My last trip to Bandon we had to play around their maintenance schedule. One day they closed a course, I think Dunes, for top dressing. I was intrigued and went out to look. Sure enough, they were top dressing the entire course, everything but the greens. I had never seen such a thing and must of calculated what it would have cost, but discarded that data as quickly as the price of a G5 for my personal travel budgets.
Another time I told our esteemed colleague, Don Mahaffey, our maintenance budget. Now Don is a guy that preaches keeping the golf in line with what golfers are willing to pay for it. And telling us that at Wolf Point they buy a tractor that can pull a gang mower and cut and bail the hay with they same maintenance crew and equipment. He confirmed, somewhat skeptically, that we understand this concept pretty well because we have to.

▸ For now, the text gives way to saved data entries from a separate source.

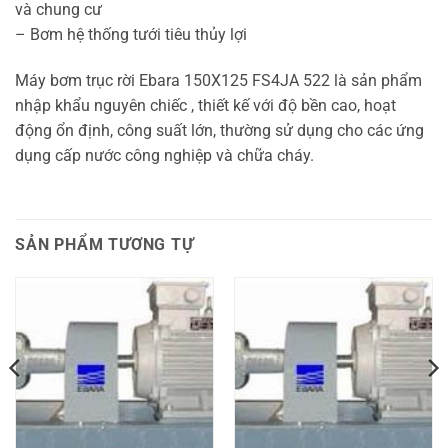
và chung cư
– Bơm hệ thống tưới tiêu thủy lợi
Máy bơm trục rời Ebara 150X125 FS4JA 522 là sản phẩm
nhập khẩu nguyên chiếc , thiết kế với độ bền cao, hoạt
động ổn định, công suất lớn, thường sử dụng cho các ứng
dụng cấp nước công nghiệp và chữa cháy.
SẢN PHẨM TƯƠNG TỰ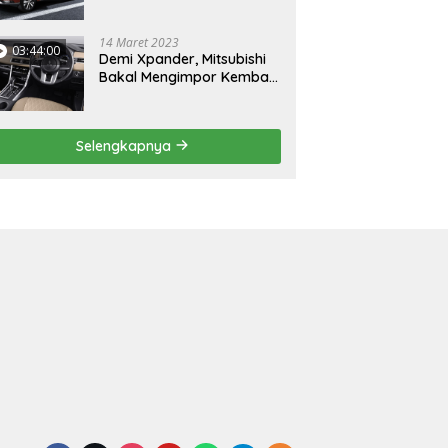
Mungil
14 Maret 2023
03:44:00
Demi Xpander, Mitsubishi
Bakal Mengimpor Kembali
Pajero Sport
Selengkapnya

Golf is golf and comes in all sizes and shapes for golfers similarly configured. As wonderful as it is to see the best golfers play the perfect course, it is quite a different thing to view this as a standard we should aspire to attain. That was what I was getting at when I started this thread. Many commentators have viewed RM as an "aspirational" (Trump's fake word) example of sustainability and what golf should be, but is it really? A good start would be if somebody other than TD (he can't) would post what it cost to put this course in this condition, and then we could all do the math what that would mean for our clubs. It ain't that complicated. And I'm sure we could all dismiss the BS and reconfirm what we already know.